▶ _Required work_
Return all the entries exactly, keeping pictures out.

[Saved data entries]
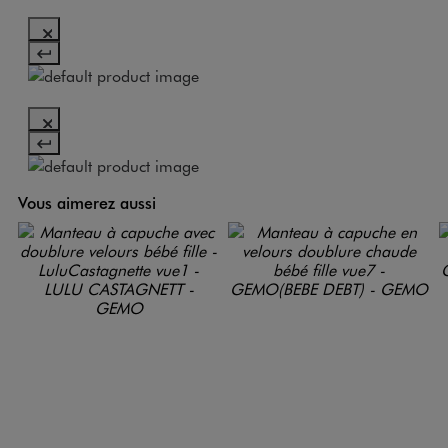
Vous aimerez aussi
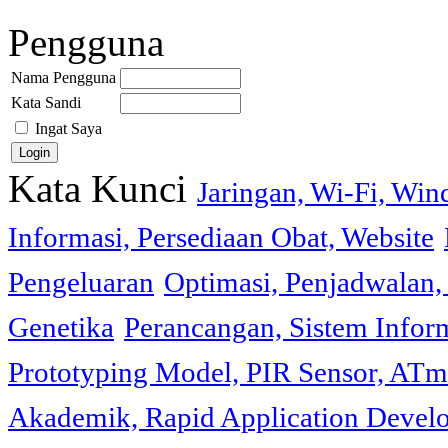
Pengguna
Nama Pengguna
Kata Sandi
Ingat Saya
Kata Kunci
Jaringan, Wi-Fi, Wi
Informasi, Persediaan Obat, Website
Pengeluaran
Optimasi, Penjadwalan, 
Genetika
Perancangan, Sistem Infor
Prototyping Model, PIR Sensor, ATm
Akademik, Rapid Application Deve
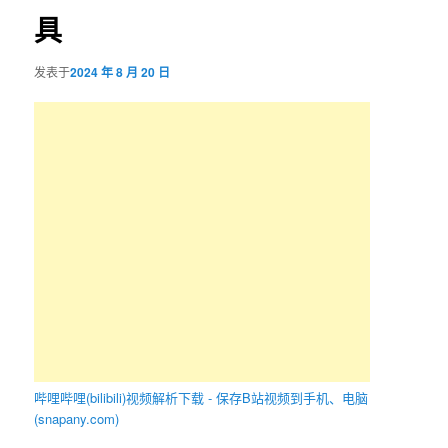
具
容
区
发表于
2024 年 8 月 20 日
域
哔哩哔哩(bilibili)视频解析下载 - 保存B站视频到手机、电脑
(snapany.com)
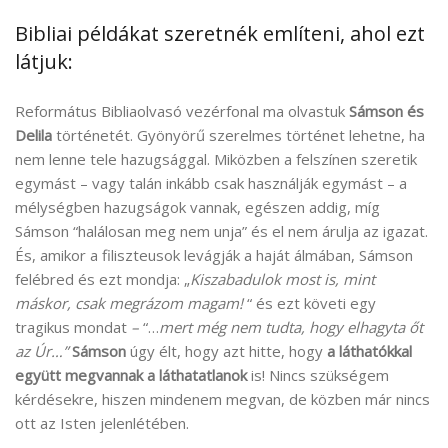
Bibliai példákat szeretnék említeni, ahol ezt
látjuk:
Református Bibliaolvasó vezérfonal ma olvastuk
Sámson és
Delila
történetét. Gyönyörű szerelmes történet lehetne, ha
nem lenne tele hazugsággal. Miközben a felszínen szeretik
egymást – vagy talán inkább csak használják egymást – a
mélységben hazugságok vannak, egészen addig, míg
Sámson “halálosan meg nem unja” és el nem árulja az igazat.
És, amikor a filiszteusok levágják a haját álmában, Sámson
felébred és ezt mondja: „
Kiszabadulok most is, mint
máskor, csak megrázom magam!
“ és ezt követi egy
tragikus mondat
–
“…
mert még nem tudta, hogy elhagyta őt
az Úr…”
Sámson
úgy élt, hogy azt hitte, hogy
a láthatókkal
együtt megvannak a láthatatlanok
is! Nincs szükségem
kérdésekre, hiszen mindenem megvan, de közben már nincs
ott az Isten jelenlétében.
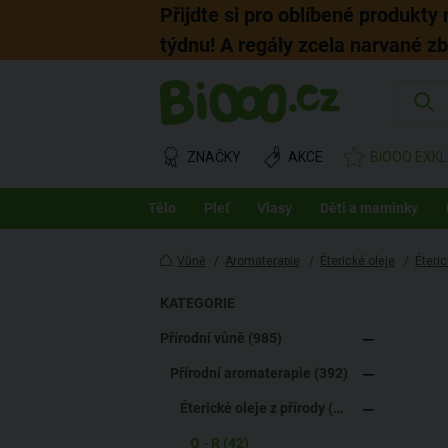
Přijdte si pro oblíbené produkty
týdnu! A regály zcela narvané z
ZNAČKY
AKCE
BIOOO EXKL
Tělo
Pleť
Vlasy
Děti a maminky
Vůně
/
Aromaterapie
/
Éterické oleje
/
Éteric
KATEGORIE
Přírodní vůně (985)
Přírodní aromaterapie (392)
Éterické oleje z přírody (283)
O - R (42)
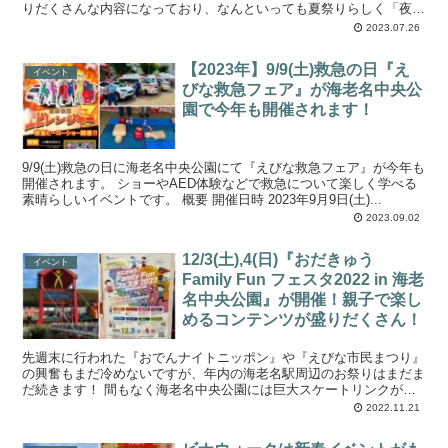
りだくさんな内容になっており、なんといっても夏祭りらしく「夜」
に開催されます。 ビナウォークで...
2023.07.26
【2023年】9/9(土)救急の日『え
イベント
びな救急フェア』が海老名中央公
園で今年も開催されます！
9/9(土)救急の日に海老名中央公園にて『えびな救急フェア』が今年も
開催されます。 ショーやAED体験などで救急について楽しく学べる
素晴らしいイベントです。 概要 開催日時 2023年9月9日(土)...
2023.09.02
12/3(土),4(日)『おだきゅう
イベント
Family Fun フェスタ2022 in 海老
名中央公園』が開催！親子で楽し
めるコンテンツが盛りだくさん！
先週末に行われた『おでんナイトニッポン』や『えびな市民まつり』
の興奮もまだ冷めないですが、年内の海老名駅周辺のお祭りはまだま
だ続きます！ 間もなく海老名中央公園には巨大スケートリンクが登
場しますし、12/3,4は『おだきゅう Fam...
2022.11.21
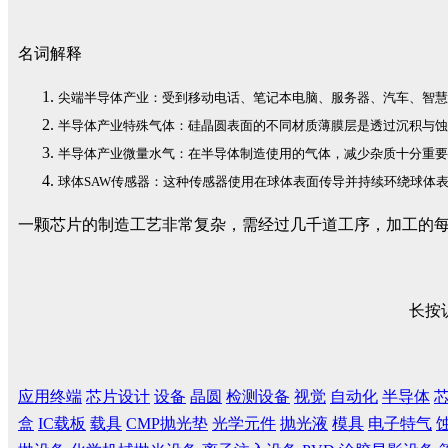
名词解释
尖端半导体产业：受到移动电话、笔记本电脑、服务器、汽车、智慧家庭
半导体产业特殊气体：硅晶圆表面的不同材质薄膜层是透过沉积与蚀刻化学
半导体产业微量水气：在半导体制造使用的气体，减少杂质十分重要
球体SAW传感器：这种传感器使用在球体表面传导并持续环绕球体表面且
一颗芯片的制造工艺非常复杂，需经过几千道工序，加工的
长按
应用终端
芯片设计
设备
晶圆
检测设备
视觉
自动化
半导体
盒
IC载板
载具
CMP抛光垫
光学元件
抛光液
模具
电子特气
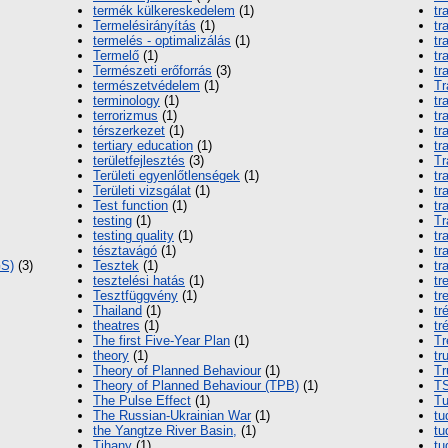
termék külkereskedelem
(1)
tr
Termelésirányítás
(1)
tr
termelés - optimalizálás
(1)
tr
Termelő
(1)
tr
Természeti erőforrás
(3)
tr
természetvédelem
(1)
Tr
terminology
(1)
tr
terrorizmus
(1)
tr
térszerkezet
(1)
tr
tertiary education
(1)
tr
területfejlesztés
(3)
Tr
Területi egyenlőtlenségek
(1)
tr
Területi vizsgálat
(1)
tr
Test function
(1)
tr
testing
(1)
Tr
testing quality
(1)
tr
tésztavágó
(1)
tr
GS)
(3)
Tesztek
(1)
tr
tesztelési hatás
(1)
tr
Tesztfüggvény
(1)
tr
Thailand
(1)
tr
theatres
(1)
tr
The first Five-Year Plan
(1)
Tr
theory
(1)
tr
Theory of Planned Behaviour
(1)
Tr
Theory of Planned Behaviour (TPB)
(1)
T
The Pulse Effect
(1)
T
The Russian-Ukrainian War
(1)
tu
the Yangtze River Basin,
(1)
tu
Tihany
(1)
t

▶ _Answer to the problem_
Vous aimerez aussi
Pengguna
Nama Pengguna
Kata Sandi
Ingat Saya
Kata Kunci
Jaringan, Wi-Fi, Wi
Informasi, Persediaan Obat, Website
Pengeluaran
Optimasi, Penjadwalan, 
Genetika
Perancangan, Sistem Infor
Prototyping Model, PIR Sensor, ATm
Akademik, Rapid Application Deve
具
容
区
发表于
2024 年 8 月 20 日
域
哔哩哔哩(bilibili)视频解析下载 - 保存B站视频到手机、电脑
(snapany.com)
Bibliai példákat szeretnék említeni, ahol ezt
látjuk:
Református Bibliaolvasó vezérfonal ma olvastuk
Sámson és
Delila
történetét. Gyönyörű szerelmes történet lehetne, ha
nem lenne tele hazugsággal. Miközben a felszínen szeretik
egymást – vagy talán inkább csak használják egymást – a
mélységben hazugságok vannak, egészen addig, míg
Sámson “halálosan meg nem unja” és el nem árulja az igazat.
És, amikor a filiszteusok levágják a haját álmában, Sámson
felébred és ezt mondja: „
Kiszabadulok most is, mint
máskor, csak megrázom magam!
“ és ezt követi egy
tragikus mondat
–
“…
mert még nem tudta, hogy elhagyta őt
az Úr…”
Sámson
úgy élt, hogy azt hitte, hogy
a láthatókkal
együtt megvannak a láthatatlanok
is! Nincs szükségem
kérdésekre, hiszen mindenem megvan, de közben már nincs
ott az Isten jelenlétében.
Přijdte si pro oblíbené produkty
týdnu! A regály zcela narvané z
ZNAČKY
AKCE
BIOOO EXKL
Tělo
Pleť
Vlasy
Děti a maminky
Vůně
/
Aromaterapie
/
Éterické oleje
/
Éteric
KATEGORIE
Přírodní vůně (985)
Přírodní aromaterapie (392)
Éterické oleje z přírody (283)
O - R (42)
りだくさんな内容になっており、なんといっても夏祭りらしく「夜」
に開催されます。 ビナウォークで...
2023.07.26
【2023年】9/9(土)救急の日『え
イベント
びな救急フェア』が海老名中央公
園で今年も開催されます！
9/9(土)救急の日に海老名中央公園にて『えびな救急フェア』が今年も
開催されます。 ショーやAED体験などで救急について楽しく学べる
素晴らしいイベントです。 概要 開催日時 2023年9月9日(土)...
2023.09.02
12/3(土),4(日)『おだきゅう
イベント
Family Fun フェスタ2022 in 海老
名中央公園』が開催！親子で楽し
めるコンテンツが盛りだくさん！
先週末に行われた『おでんナイトニッポン』や『えびな市民まつり』
の興奮もまだ冷めないですが、年内の海老名駅周辺のお祭りはまだま
だ続きます！ 間もなく海老名中央公園には巨大スケートリンクが登
場しますし、12/3,4は『おだきゅう Fam...
2022.11.21
名词解释
尖端半导体产业：受到移动电话、笔记本电脑、服务器、汽车、智慧家庭
半导体产业特殊气体：硅晶圆表面的不同材质薄膜层是透过沉积与蚀刻化学
半导体产业微量水气：在半导体制造使用的气体，减少杂质十分重要
球体SAW传感器：这种传感器使用在球体表面传导并持续环绕球体表面且
一颗芯片的制造工艺非常复杂，需经过几千道工序，加工的
长按
应用终端
芯片设计
设备
晶圆
检测设备
视觉
自动化
半导体
盒
IC载板
载具
CMP抛光垫
光学元件
抛光液
模具
电子特气
termék külkereskedelem
(1)
tr
Termelésirányítás
(1)
tr
termelés - optimalizálás
(1)
tr
Termelő
(1)
tr
Természeti erőforrás
(3)
tr
természetvédelem
(1)
Tr
terminology
(1)
tr
terrorizmus
(1)
tr
térszerkezet
(1)
tr
tertiary education
(1)
tr
területfejlesztés
(3)
Tr
Területi egyenlőtlenségek
(1)
tr
Területi vizsgálat
(1)
tr
Test function
(1)
tr
testing
(1)
Tr
testing quality
(1)
tr
tésztavágó
(1)
tr
GS)
(3)
Tesztek
(1)
tr
tesztelési hatás
(1)
tr
Tesztfüggvény
(1)
tr
Thailand
(1)
tr
theatres
(1)
tr
The first Five-Year Plan
(1)
Tr
theory
(1)
tr
Theory of Planned Behaviour
(1)
Tr
Theory of Planned Behaviour (TPB)
(1)
T
The Pulse Effect
(1)
T
The Russian-Ukrainian War
(1)
tu
the Yangtze River Basin,
(1)
tu
Tihany
(1)
t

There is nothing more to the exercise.